From here we have a reducer that organizes the user’s session and outputs the sorted data to a file. 

Userid123    q=surface,v=item1,p=item2,q=ipad
Userid321   q=surface,v=product455,v=product966,v=product361,v=product611,v=product877,v=product686,v=product519

The second mapper picks up the data from the first mapper output. From here the mapper adds a value of 1 or 10, depending on if the product was only viewed (1) or bought (10) times. 

slr|product544  1
slr|product252  1
slr|product70   10
slr|product252  10

The reducer then takes this data, sorts it, and adds up the values.  Therefore a higher number = more products purchased.  This data is then exported as a text file to complete the analysis.

The Hadoop portal shows details about the Map Reduce Job that is running on our cluster. 

SharePoint integration

After Hadoop has completed its analysis, we have a big text file in this format:
<product id>, [<search query:count>, <search query:count>, ...]

Now you can create a Hive table on top of the text files, giving the data a table format structure which can be exported into any relational data store using SQL Server Integrated Services. 

Our source data in the Product Catalog in SharEPoint is of this format:
<product id>, <category>, <price>, <brand>, <weight>, …, …

We are now enriching the content of a given product, by adding relevant search queries that lead to the purchase of that given item.
<product id>, <category>, <price>, <brand>, <weight>, …, <purchasedqueryfor>

There is no overwriting of the existing data, so it can always be updated, independent of our Hadoop data.
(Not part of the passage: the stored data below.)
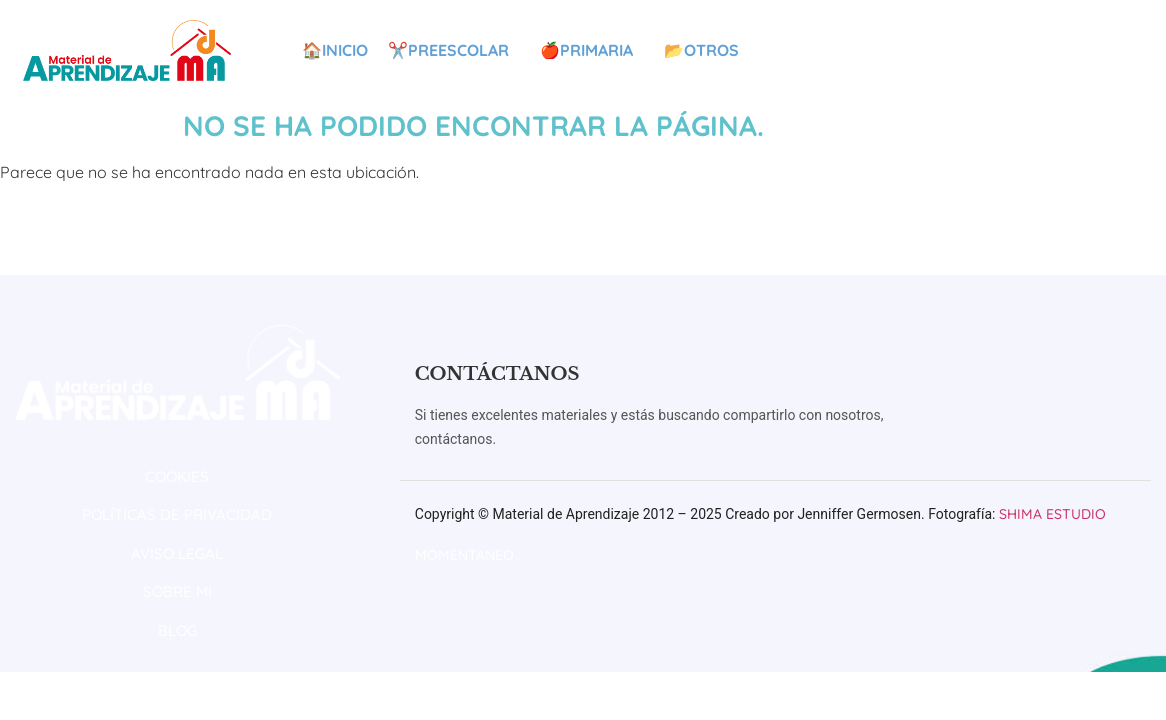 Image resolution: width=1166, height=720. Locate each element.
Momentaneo (464, 555)
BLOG (177, 630)
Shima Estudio (1052, 514)
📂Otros (707, 50)
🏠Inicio (335, 50)
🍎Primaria (592, 50)
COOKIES (177, 476)
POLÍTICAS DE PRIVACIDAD (177, 514)
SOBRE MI (177, 591)
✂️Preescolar (454, 50)
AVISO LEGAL (177, 553) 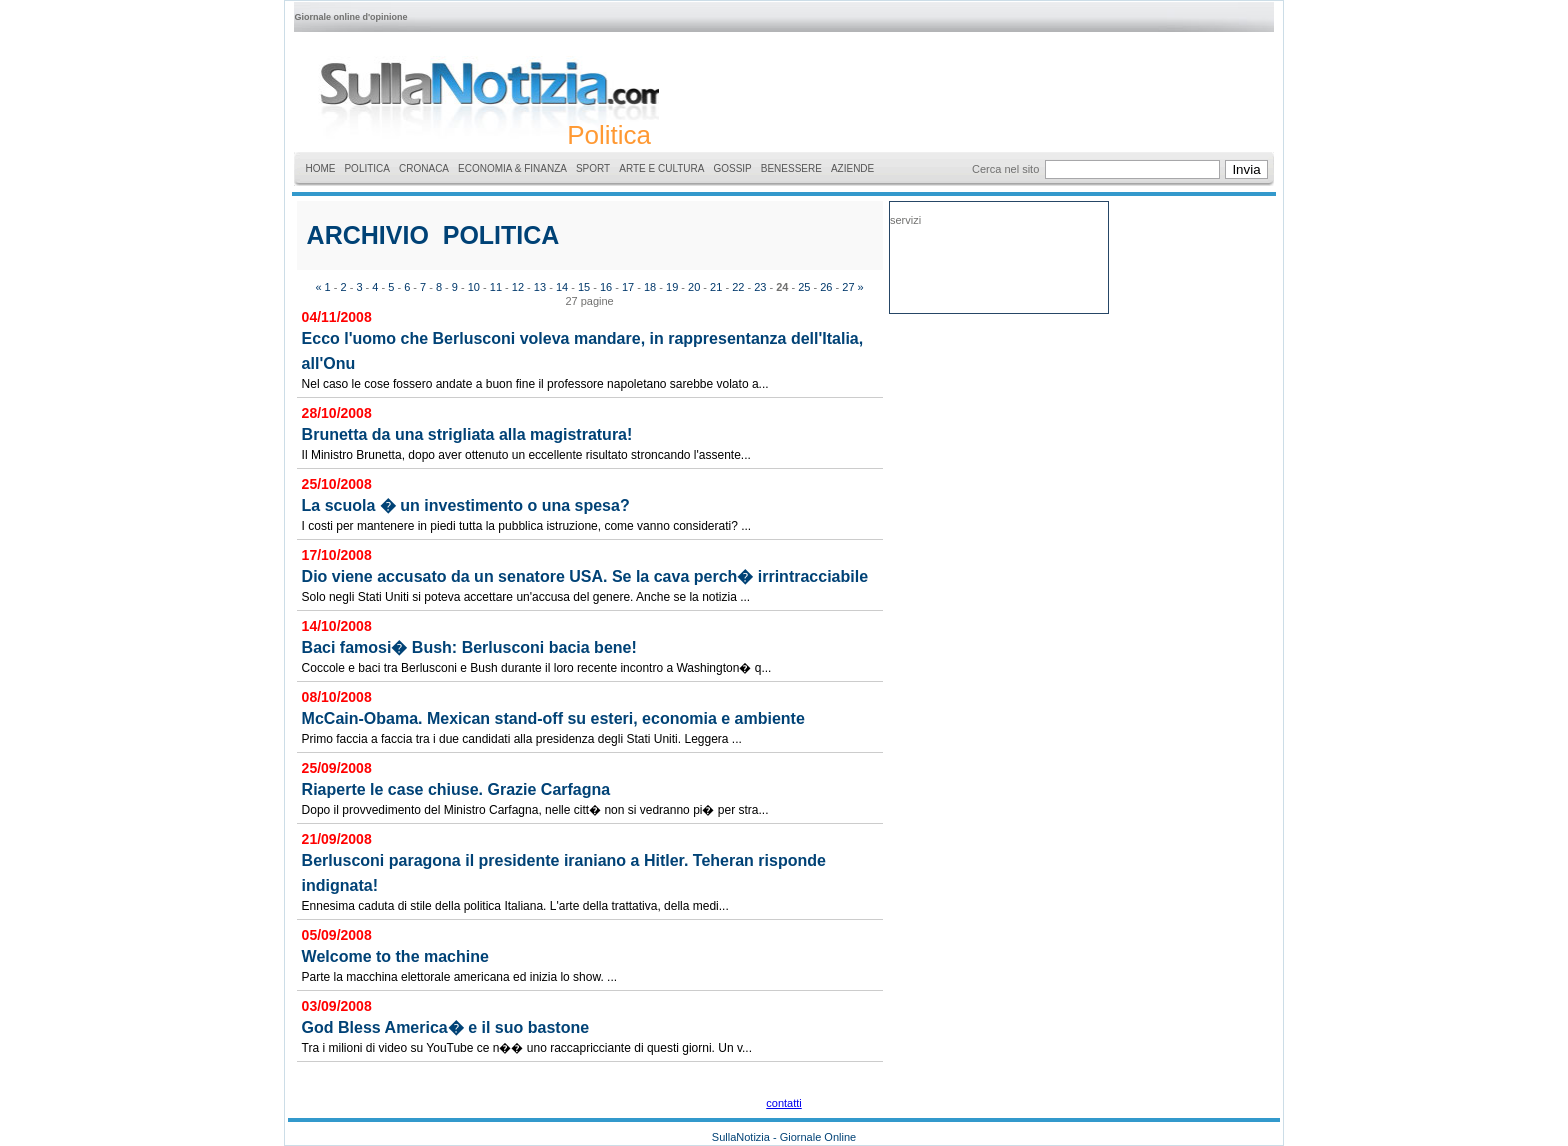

When the original data changes (for instance, a price update), it will not change the column where we put our output from the analysis conducted above. We used the new RESTful APIs in SharePoint2013 to update the metadata column in the product catalog. (Product Catalog is a SharePoint list.)

On the front page in SharePoint we added a new Content By Search web part, which adds a custom search query:
Purchasedqueryfor:{User SearchTerm}

The result is a set of products that users ended up buying after searching for the given input query term. The web part that was added to the search page is configuration only, and there is no need for any custom code to achieve this.

Increased opportunities

What we’ve seen in this blog post is a concrete example of how to integrate HDInsight Service with SharePoint 2013 to provide functionality on the search page on the Constoso.com website. By increasing search relevance for customers we are able to provide users with the actual and similar products they are looking for, thus increasing the opportunity for a company to boost revenue through products purchased. In addition, a company can also understand what user views led to a purchase, which can assist with planning market product positioning for future customers.